_What you are asked to do_
Reproduce each record exactly, but exclude every picture.

_Entries shown_
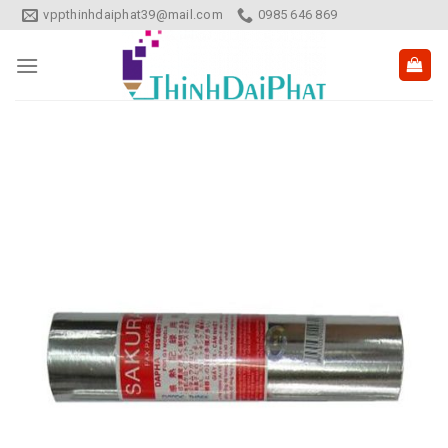
Skip
vppthinhdaiphat39@mail.com
0985 646 869
to
content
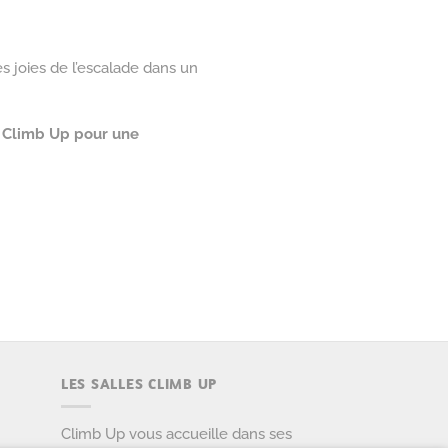
es joies de l’escalade dans un
ez Climb Up pour une
LES SALLES CLIMB UP
Climb Up vous accueille dans ses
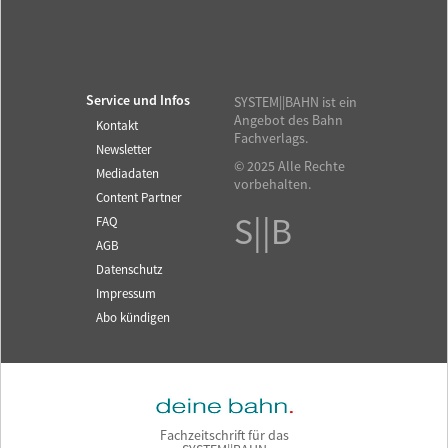
Service und Infos
SYSTEM||BAHN ist ein
Angebot des Bahn
Kontakt
Fachverlags.
Newsletter
© 2025 Alle Rechte
Mediadaten
vorbehalten.
Content Partner
S||B
FAQ
AGB
Datenschutz
Impressum
Abo kündigen
Fachzeitschrift für das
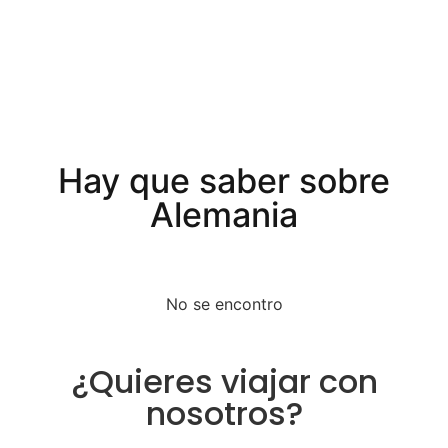
Hay que saber sobre
Alemania
No se encontro
¿Quieres viajar con
nosotros?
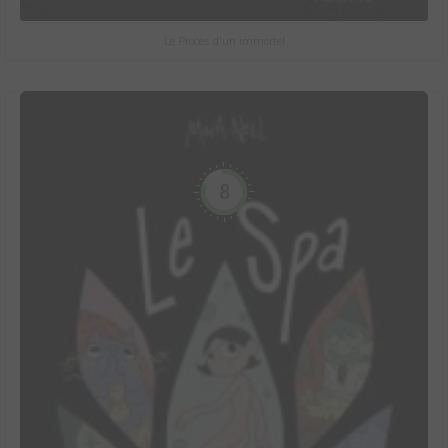
Le Procès d'un immortel
8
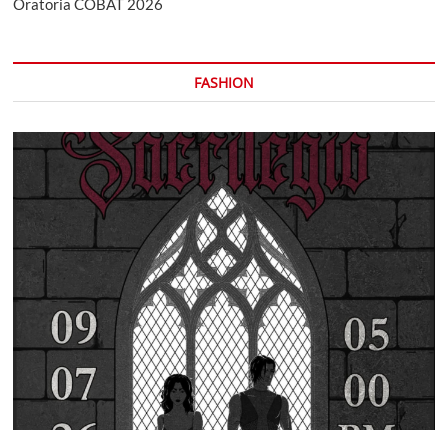
Oratoria COBAT 2026
FASHION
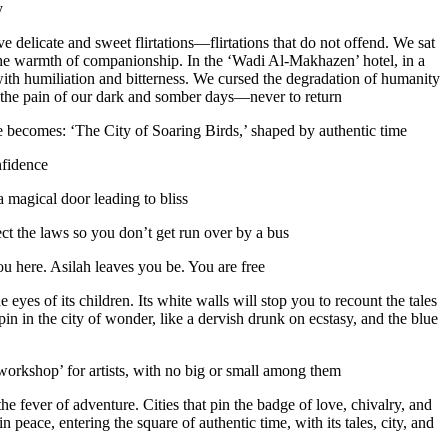
.
delicate and sweet flirtations—flirtations that do not offend. We sat
 the warmth of companionship. In the ‘Wadi Al-Makhazen’ hotel, in a
ith humiliation and bitterness. We cursed the degradation of humanity
 the pain of our dark and somber days—never to return.
e becomes: ‘The City of Soaring Birds,’ shaped by authentic time!
fidence.
 magical door leading to bliss.
t the laws so you don’t get run over by a bus…
 here. Asilah leaves you be. You are free.
eyes of its children. Its white walls will stop you to recount the tales
spin in the city of wonder, like a dervish drunk on ecstasy, and the blue
 ‘workshop’ for artists, with no big or small among them.
e fever of adventure. Cities that pin the badge of love, chivalry, and
ace, entering the square of authentic time, with its tales, city, and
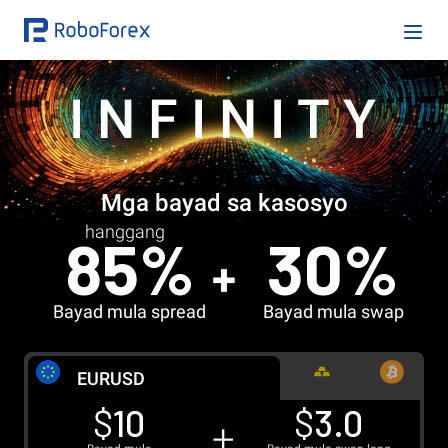
INFINITY
Mga bayad sa kasosyo
hanggang
85%
30%
Bayad mula spread
Bayad mula swap
EUR
USD
$
10
$
3.0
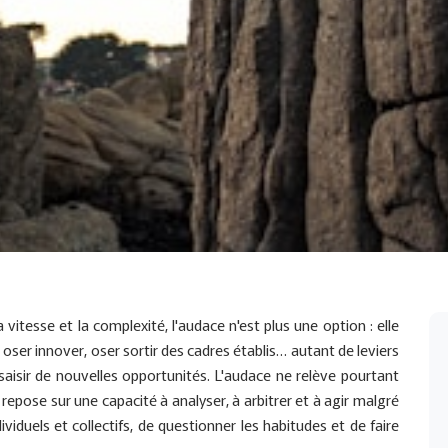
vitesse et la complexité, l'audace n'est plus une option : elle
ser innover, oser sortir des cadres établis… autant de leviers
saisir de nouvelles opportunités. L'audace ne relève pourtant
 repose sur une capacité à analyser, à arbitrer et à agir malgré
ndividuels et collectifs, de questionner les habitudes et de faire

_Answer to this exercise_
Skip
vppthinhdaiphat39@mail.com
0985 646 869
to
content
es joies de l’escalade dans un
ez Climb Up pour une
LES SALLES CLIMB UP
Climb Up vous accueille dans ses
Service und Infos
SYSTEM||BAHN ist ein
Angebot des Bahn
Kontakt
Fachverlags.
Newsletter
© 2025 Alle Rechte
Mediadaten
vorbehalten.
Content Partner
S||B
FAQ
AGB
Datenschutz
Impressum
Abo kündigen
Fachzeitschrift für das
Hay que saber sobre
Alemania
No se encontro
¿Quieres viajar con
nosotros?
Le Procès d'un immortel
8
Oratoria COBAT 2026
FASHION
.
delicate and sweet flirtations—flirtations that do not offend. We sat
 the warmth of companionship. In the ‘Wadi Al-Makhazen’ hotel, in a
ith humiliation and bitterness. We cursed the degradation of humanity
 the pain of our dark and somber days—never to return.
e becomes: ‘The City of Soaring Birds,’ shaped by authentic time!
fidence.
 magical door leading to bliss.
t the laws so you don’t get run over by a bus…
 here. Asilah leaves you be. You are free.
eyes of its children. Its white walls will stop you to recount the tales
spin in the city of wonder, like a dervish drunk on ecstasy, and the blue
 ‘workshop’ for artists, with no big or small among them.
e fever of adventure. Cities that pin the badge of love, chivalry, and
ace, entering the square of authentic time, with its tales, city, and
INFINITY
Mga bayad sa kasosyo
hanggang
85%
30%
Bayad mula spread
Bayad mula swap
EUR
USD
$
10
$
3.0
vitesse et la complexité, l'audace n'est plus une option : elle
ser innover, oser sortir des cadres établis… autant de leviers
saisir de nouvelles opportunités. L'audace ne relève pourtant
 repose sur une capacité à analyser, à arbitrer et à agir malgré
ndividuels et collectifs, de questionner les habitudes et de faire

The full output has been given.